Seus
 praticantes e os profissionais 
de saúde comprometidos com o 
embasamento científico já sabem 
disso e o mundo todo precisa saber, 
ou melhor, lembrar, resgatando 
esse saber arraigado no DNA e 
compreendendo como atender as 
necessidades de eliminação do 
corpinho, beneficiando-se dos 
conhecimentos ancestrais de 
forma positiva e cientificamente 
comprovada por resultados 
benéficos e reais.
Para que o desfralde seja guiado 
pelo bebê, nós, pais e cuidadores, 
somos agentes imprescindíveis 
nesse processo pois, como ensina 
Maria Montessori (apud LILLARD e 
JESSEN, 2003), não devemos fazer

--

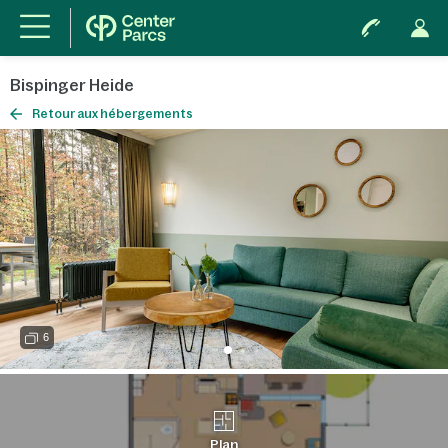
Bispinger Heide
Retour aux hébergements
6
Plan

==

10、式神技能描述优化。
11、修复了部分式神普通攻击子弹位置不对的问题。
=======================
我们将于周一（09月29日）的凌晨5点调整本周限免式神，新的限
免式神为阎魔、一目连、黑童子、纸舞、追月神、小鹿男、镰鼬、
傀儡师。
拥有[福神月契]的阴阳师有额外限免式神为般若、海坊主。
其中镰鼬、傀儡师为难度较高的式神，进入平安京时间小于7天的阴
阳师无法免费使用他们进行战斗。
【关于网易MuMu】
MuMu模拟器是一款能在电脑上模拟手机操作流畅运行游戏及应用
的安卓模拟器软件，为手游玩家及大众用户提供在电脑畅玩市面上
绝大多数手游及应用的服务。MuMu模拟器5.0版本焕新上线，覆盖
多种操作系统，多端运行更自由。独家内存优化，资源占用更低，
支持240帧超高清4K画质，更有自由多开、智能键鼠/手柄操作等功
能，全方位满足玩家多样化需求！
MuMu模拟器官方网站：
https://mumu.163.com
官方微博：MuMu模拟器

• **REQUIREMENT**
Write down how many lines above contain the string "como", and nothing besides.

• **OUTPUT OF THE TASK**
2